Now is the time of sound art, light art or computer art. Those are the tools of this century and of contemporary art. So there’s still craftsmanship, but in other working fields.  I contradict myself with the statement – that craftsmanship is gone – because it’s still there, but it moves with the times.

Now is the time of sound art, light art or computer art. Those are the tools of this century and of contemporary art

What are your plans for this residency?

In the past I did strings, steel percussion, and workshops. Since 2015 I started to work with engines/motors, one of the reasons was that I wanted to make installations, with automatic or kinetic music. But I wanted it to have a clear rythmic musical structure in the first place, not just ‘sound’. I can’t help it, I feel the urge to work with this structure, blame my “obsessive compulsive lab technician blood”. And with all these projects and my family I realized I didn’t had the time to elaborate this further. That’s why I’m doing this residency, the first in which I’m making autonomous work for myself.

I’m going to make 6 round (helicopter like) instruments. I’ve bought a bunch of ‘geared motors’ and worked out 6 basic ideas. Hopefully I’m making an entire floor of that bunch spinning instruments/motors, with their own speed and features. There’s one with strings, one with a magnet that moves over a pick-up, a kind of “beat machine”.

One other instrument, my most important one actually, is going to be a “spinning carrousel slide projector” with 60 slides. Hopefully, this instrument creates a cross-fertilisation. I’ve met artists from Berlin and Milan, and they are making images for the slideprojector. It’s my goal to make different expositions with this instrument, so more artists can make art for the slide projector and I think the result will be so much better than if I did this alone.
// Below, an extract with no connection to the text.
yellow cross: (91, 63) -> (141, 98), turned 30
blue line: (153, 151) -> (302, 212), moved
Interview iii resident Yuri Landman

You always seem to think about how your work can be used by another musician or artist?

I’ve never had any grant before this, so maybe that’s why. In the past I owned a comic bookstore in Veenendaal and I did graphic design for a while so I got accustomed with a commercial way of thinking and used different strategies to sell my work. In the art world “commerce” is a sensitive subject. But to me it’s necessary, it’s just the way I am: an entrepreneur, a businessman. Making an autonomous work is step 1, but step 2 is thinking about how to put it on the market.
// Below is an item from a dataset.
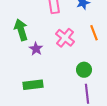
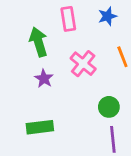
green arrow: (21, 30) -> (38, 42), moved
You don’t have a problem with people duplicating/replicating your work?

Well, I wish them all the best ;). First of all, if I publish something, it’s mine. And if someone wants to be a copycat… then he or she is already doomed. Patent is something for the capitalists and in the arts it doesn’t make any sense. I like to think in terms of community art. 500 people can do the same, but if you are the first then you are the pioneer and stay the most important one. They are so many bands who copy Nirvana – and actually some bands came very close sound wise –  but eventually you just want to hear Nevermind (album Nirvana).
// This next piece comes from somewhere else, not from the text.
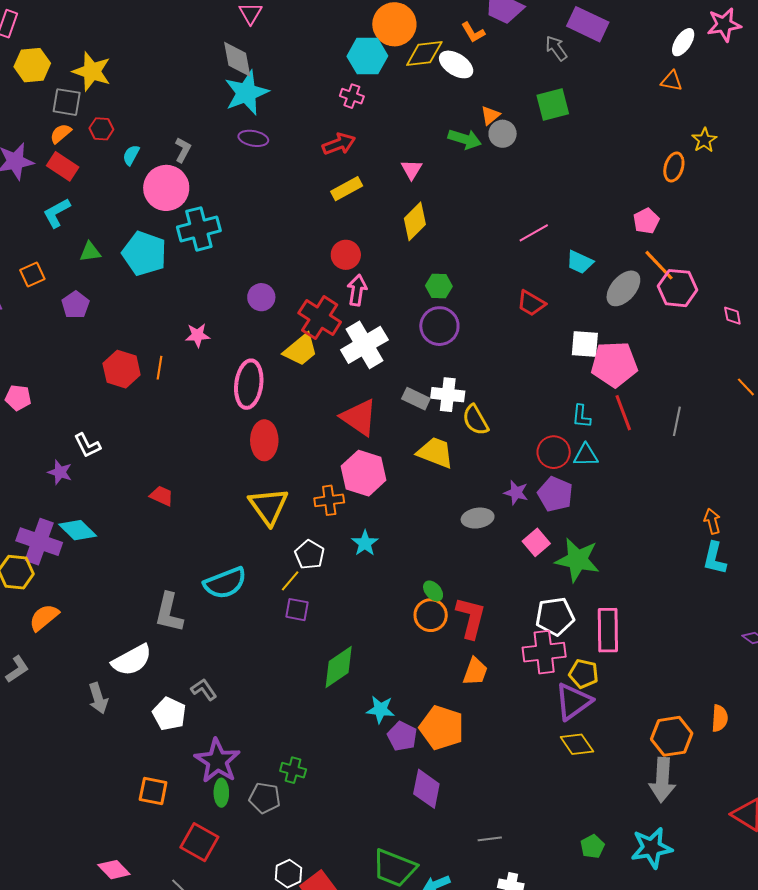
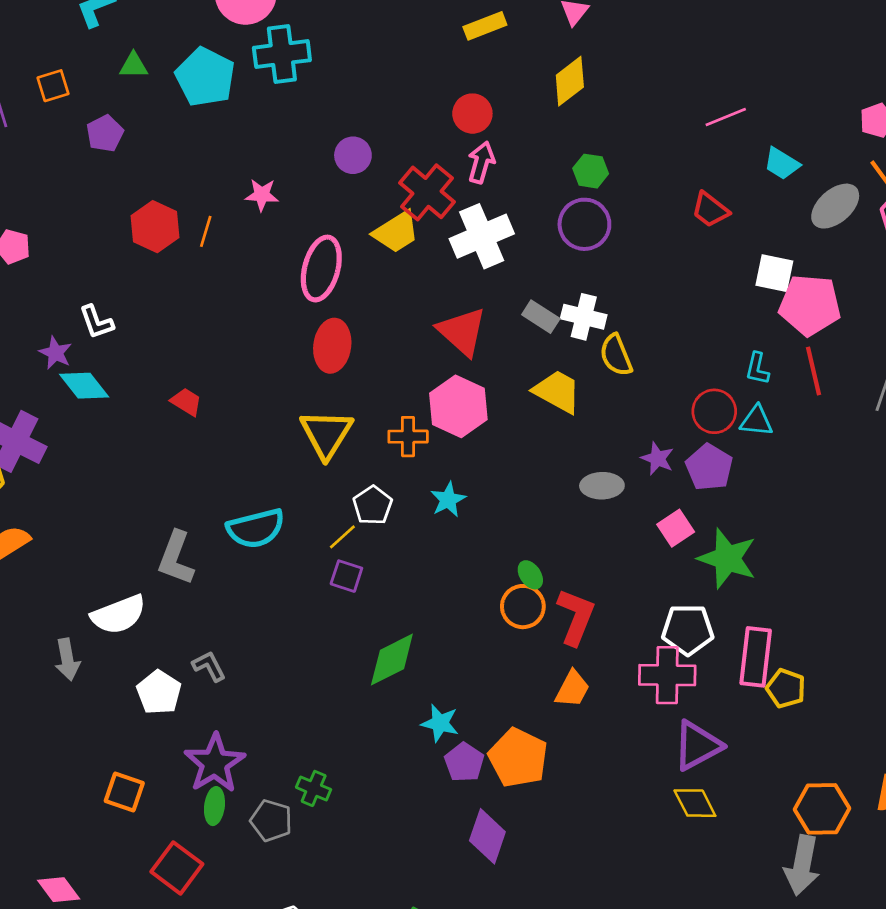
cyan diamond: (78, 530) -> (84, 386), moved
yellow pentagon: (584, 674) -> (786, 688), moved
Eventually Art is Evolution

But sometimes, the next generation of replicates is just as (or even better) good. A guy in Australia, he owns this company called New Complexity, builds similar “guitarhybrids” as I did in 2008. His instruments are actually more accurate, so I’m glad he’s developing new niche instruments. I bought a part from him and I consider him as totally equal and likeminded. Eventually art is mere evolution.